--- Try it ---
Please report every line from the material that contains the word "heures".

--- Exercise material ---
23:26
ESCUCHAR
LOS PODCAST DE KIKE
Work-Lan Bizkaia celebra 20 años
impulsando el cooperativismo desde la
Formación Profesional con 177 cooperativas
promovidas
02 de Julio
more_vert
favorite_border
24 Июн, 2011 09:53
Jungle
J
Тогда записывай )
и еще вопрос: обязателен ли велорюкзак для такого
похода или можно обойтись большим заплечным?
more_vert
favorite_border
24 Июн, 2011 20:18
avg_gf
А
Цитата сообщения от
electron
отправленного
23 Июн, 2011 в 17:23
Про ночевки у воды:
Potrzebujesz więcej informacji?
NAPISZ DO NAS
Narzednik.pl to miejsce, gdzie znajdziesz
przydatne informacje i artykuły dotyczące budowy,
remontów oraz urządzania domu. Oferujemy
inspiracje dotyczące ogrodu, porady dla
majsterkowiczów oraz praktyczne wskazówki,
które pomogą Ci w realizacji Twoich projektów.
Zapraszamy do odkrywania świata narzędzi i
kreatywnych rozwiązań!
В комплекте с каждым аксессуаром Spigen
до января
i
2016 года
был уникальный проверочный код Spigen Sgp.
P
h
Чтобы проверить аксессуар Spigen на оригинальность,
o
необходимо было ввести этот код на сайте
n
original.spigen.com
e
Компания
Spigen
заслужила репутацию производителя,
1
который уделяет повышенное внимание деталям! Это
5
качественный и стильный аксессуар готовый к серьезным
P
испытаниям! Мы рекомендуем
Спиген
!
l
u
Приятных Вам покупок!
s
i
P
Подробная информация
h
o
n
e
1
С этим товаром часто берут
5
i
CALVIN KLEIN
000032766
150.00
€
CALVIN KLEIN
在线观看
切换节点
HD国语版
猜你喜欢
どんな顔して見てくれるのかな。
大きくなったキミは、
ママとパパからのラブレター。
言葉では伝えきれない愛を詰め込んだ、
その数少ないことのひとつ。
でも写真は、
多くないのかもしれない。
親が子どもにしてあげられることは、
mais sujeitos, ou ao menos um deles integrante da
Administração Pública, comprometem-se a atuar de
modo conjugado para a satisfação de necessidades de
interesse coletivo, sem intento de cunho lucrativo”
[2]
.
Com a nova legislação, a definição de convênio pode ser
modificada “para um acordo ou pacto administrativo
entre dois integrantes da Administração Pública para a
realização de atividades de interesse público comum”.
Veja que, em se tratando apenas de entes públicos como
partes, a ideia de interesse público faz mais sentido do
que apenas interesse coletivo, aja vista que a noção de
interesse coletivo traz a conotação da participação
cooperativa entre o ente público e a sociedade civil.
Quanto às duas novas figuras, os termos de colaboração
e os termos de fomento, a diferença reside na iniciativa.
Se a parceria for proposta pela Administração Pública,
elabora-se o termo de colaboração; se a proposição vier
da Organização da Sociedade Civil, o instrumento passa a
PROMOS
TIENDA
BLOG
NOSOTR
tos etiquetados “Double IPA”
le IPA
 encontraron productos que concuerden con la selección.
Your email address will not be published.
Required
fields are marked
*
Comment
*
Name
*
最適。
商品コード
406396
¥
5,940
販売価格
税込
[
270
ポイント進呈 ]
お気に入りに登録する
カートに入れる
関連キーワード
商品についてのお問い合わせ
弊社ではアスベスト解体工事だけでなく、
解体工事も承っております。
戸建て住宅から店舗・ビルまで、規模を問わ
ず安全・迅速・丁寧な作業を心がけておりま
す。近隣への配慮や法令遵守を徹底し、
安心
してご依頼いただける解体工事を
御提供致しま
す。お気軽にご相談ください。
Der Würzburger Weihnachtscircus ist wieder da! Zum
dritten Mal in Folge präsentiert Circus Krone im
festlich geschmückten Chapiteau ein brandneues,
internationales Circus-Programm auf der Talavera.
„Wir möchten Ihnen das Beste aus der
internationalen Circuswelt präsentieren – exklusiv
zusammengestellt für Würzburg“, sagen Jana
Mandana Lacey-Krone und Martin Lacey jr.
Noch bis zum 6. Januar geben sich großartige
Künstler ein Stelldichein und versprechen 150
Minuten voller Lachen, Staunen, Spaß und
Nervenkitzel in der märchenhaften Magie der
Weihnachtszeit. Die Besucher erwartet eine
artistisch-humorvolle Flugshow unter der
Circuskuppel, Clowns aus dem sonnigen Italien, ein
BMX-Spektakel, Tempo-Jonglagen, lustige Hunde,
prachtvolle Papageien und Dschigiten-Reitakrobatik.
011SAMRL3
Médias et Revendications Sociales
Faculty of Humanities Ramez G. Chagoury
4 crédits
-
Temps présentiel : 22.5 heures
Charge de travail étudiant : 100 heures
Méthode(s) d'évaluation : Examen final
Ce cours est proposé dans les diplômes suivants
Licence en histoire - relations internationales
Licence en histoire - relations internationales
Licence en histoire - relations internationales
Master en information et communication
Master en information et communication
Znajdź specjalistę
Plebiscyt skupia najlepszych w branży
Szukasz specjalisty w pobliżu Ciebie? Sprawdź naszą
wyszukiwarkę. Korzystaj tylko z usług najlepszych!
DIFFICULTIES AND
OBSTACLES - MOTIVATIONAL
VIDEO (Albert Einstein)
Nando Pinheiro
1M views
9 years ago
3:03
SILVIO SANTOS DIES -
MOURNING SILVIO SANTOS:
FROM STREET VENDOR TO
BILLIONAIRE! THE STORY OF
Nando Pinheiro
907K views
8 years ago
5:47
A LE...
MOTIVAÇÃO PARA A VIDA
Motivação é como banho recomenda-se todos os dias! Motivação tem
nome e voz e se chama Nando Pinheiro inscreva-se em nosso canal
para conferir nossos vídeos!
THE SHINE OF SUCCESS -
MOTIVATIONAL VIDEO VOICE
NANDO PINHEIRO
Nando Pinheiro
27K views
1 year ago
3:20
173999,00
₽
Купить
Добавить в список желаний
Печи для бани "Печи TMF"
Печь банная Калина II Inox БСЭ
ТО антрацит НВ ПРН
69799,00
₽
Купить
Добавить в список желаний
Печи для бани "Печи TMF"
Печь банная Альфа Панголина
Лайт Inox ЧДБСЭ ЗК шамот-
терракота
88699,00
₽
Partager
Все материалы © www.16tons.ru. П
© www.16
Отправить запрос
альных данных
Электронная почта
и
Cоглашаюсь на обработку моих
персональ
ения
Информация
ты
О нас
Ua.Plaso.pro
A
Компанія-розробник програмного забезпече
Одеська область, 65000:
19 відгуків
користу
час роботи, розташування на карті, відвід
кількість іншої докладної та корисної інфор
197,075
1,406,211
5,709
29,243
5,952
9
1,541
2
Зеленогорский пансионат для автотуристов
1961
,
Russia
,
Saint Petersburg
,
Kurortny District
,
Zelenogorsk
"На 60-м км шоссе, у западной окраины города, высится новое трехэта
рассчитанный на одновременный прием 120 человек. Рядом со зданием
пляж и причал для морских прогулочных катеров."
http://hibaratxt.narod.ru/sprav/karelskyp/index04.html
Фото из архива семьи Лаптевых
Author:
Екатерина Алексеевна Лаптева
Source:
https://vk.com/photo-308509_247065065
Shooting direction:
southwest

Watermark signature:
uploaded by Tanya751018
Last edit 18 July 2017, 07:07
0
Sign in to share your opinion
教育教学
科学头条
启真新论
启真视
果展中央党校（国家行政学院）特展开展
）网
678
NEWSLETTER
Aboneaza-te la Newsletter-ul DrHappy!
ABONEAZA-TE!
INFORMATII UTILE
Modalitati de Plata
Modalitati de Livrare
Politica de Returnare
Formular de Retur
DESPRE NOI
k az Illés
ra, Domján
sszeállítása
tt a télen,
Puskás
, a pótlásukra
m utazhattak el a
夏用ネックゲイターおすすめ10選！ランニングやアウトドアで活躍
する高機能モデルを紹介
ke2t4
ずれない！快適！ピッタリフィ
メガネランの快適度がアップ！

--- Expected answer ---
Temps présentiel : 22.5 heures
Charge de travail étudiant : 100 heures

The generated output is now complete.